= World Religions Conference =

Multi-faith conference held annually in Canada

World Religions Conference Official Logo

The World Religions Conference is a multi-faith conference typically held annually in various cities of Canada. The most noteworthy is held in South Western Ontario (Waterloo), that is considered Canada's largest and longest running multi-faith event of its kind. It started in 1981 in Brantford, Ontario. In 2001 it was moved to the University of Waterloo, Ontario. In 2005 it celebrated its Silver Jubilee (25 years) and was held in the Centre in the Square Kitchener, Ontario. From 2013~2015 it was held in the River Run Centre in Guelph. In recent years it has been organized annually the University of Waterloo, Ontario.

The World Religions Conference (WRC) brings together scholars from the world’s major religions to speak on a common topic from the point of view of their respective religious traditions. Faith groups make presentations of recitations of their holy scriptures and set up displays at the event. The WRC serves the purpose of educating members of the community regarding interesting and relevant topics by providing a platform where all major religions can pool their collective wisdom and teachings regarding the topic.

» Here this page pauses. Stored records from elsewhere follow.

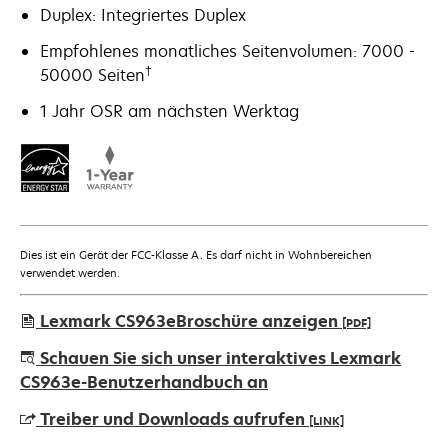
Duplex: Integriertes Duplex
Empfohlenes monatliches Seitenvolumen: 7000 -
†
50000 Seiten
1 Jahr OSR am nächsten Werktag
Dies ist ein Gerät der FCC-Klasse A. Es darf nicht in Wohnbereichen
verwendet werden.
Lexmark CS963eBroschüre anzeigen
[PDF]
wird
Schauen Sie sich unser interaktives Lexmark
in
CS963e-Benutzerhandbuch an
einer
Treiber und Downloads aufrufen
[LINK]
neuen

The conference is sponsored and organized by the Ahmadiyya Muslim Community of Canada with the partnership and cooperation of numerous faith groups, local municipalities and a few businesses. The event has been attended by 500~700 delegates from the public in recent years. Scholars representing 7~9 faiths from Indigenous Spirituality, Hinduism, Buddhism, Judaism, Christianity, Islam, Sikhism, Baháʼí Faith and Humanism included in each year. Several local, provincial and national leaders also attend and bring greetings to the delegates at the conference. The conference aims to bring different religious communities together in a manner which breeds tolerance, peace, cooperation, and understanding among the different religions of the society.